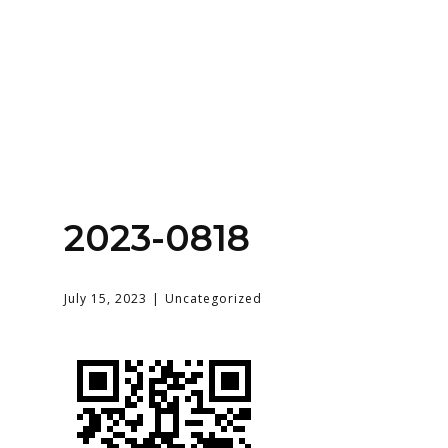
Home
About
Services
Contact Us
2023-0818
Login
July 15, 2023
Uncategorized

──────────────────────────────

• TASK GOAL: Leave the pictures out and write out every entry exactly as given.

• TASK SOLUTION:
Home
About
Services
Contact Us
2023-0818
Login
July 15, 2023
Uncategorized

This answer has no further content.